A computational tool for estimating the impact of various destabilization strategies (including both informaiton warfare and individual isolation) on dynamic evolving covert networks under varying levels of information assurance (Kathleen M. Carley, PI).
Event Detection from Twitter Using Hierarchical Bayesian Models
In this project we proposed a probabilistic graphical model to discover latent events that are clustered in the spatial, temporal and lexical dimensions. Both the qualitative analysis and quantitative analysis we present justified our model on a large Twitter data set.
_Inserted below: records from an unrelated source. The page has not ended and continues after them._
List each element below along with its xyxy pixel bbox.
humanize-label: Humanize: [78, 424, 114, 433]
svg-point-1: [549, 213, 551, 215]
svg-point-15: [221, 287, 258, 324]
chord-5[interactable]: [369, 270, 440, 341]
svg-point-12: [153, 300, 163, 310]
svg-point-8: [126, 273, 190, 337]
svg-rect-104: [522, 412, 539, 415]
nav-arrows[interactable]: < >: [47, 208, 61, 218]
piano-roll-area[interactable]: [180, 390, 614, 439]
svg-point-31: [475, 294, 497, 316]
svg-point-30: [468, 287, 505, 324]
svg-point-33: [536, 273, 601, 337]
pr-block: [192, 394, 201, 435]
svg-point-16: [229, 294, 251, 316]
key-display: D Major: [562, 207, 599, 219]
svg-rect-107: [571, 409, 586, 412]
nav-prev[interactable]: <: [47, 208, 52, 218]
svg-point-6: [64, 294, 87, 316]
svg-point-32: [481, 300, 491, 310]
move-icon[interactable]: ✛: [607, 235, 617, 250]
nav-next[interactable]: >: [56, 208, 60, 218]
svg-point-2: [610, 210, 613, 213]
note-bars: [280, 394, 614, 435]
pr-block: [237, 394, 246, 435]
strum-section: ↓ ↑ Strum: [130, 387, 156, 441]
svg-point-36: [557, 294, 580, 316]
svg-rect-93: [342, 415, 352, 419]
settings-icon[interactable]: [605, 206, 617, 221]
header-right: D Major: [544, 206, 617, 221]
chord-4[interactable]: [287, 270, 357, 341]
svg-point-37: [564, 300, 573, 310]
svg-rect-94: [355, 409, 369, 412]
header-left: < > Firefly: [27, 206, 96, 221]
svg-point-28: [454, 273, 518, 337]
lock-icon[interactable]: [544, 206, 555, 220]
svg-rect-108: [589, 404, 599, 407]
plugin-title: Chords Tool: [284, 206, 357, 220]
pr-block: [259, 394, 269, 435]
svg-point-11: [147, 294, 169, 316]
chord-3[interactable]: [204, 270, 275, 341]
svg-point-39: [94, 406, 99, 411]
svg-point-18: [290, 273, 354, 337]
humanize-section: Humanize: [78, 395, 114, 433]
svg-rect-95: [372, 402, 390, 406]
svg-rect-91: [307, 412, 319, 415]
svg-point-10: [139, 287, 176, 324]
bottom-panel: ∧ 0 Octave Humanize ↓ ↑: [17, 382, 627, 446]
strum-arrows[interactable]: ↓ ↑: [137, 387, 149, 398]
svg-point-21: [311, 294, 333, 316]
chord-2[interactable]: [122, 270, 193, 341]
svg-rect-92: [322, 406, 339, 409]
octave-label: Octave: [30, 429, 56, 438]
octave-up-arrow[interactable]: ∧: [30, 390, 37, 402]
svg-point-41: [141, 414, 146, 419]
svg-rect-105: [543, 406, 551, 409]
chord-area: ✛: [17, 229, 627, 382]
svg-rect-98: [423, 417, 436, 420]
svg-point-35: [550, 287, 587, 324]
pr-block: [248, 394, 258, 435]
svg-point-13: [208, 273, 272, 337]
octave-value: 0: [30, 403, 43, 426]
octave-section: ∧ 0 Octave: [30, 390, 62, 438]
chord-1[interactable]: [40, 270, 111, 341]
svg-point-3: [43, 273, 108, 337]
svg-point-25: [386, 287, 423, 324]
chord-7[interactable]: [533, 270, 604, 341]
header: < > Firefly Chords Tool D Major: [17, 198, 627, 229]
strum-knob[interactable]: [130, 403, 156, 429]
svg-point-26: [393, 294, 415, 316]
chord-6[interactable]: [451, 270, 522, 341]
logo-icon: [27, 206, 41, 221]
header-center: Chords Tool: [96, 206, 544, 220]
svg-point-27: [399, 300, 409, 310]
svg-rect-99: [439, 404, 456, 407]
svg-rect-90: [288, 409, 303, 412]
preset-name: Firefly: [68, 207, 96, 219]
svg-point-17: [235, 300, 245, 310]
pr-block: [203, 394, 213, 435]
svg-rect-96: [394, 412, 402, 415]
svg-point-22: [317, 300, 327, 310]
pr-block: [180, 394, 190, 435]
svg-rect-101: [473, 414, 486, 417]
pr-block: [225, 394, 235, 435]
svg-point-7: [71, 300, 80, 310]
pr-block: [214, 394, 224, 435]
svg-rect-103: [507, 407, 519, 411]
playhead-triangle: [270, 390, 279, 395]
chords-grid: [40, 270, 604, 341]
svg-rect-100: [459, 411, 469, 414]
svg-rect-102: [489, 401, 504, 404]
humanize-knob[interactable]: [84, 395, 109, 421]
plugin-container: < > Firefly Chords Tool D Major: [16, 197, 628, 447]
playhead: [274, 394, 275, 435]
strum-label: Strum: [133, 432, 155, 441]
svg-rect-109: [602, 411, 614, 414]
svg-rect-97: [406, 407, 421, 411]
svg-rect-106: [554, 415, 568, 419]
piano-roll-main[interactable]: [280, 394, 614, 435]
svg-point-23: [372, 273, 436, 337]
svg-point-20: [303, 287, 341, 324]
Results show that our model improved over baseline approaches on a variety of prediction tasks. These qualitative efforts show that our work can be used in a variety of application areas where event extraction and location/time prediction of social media data is of interest, like in the detection of protests and demonstrations as shown here but also in detecting, for example, important local sporting events that may be relevant to different users. This project supports the Ph.D. work of Wei Wei (Kathleen M. Carley, PI)
Geo-temporal Characterization of Security Threats
In this project, we built statistical models that explain the international variation in the number of attacks encountered and hosted. I used the Symantec Intrusion Prevention System (IPS) telemetry data and Symantec Anti-Virus (AV) telemetry data both collected from more than 10 million Symantec customer computers worldwide, and combined that data with an attack description database that we built based on Symantec online attack descriptions. The IPS data mainly cover network based attacks (web attacks, fake applications, and exploits), while the AV data mainly cover malware(trojans, viruses, and worms). This project supports the Ph.D. work of Ghita Mezzour (Kathleen M. Carley, PI)
Linking Social and Communication Networks
The goal of communications project is to understand the nature of communication-- within a social communication network, within a computer communication network, within a telecommunication network, and the integration of all networks. (Kathleen M. Carley, PI)
A multi-agent network tool for dynamic wargaming of both the red and blue team in which teams are formed of one or more agencies of agents with varying information gathering and processing capabilities.(Kathleen M. Carley, PI).
Online Extremist Community Detection
Although community detection and covert network detection methods offer methods to identify these groups they often lack the precision required to use them operationally or do not provide the computational scalability to detect these relatively small groups embedded in large social networks. To effectively combat these threat group supporting online communities requires new methodologies to detect them and identify key users and roles. This project supports the Ph.D. work of Matthew Benigni (Kathleen M. Carley, PI)
ORA is a risk assessment tool for locating individuals or groups that are potential risks given social, knowledge and task network information. Essentially, first you use information about people to "connect the dots." Then, ORA examines this network and finds those dots, those people, who represent a risk to the overall system. (Kathleen M. Carley, PI).
Remote Detection of Emerging WMD Threats
We find that there are four broad profiles of countries: countries that invest heavily across all three technologies, countries that are invested in nuclear and cyber capability, countries that are solely invested in biological capability, and countries that are not invested in the three capabilities. These profiles provide a more holistic view of the threat landscape for policymakers. This project supports the Ph.D. work of Ghita Mezzour (Kathleen M. Carley, PI)
A multi-agent tool that intelligence analysts can use to visualize the sudden, non-linear, emergent events, including attacks on the critical infrastructure, that can characterize asymetric threat operations in urban settings. This project supports the Ph.D. work of Marcus Louie (Kathleen M. Carley, PI).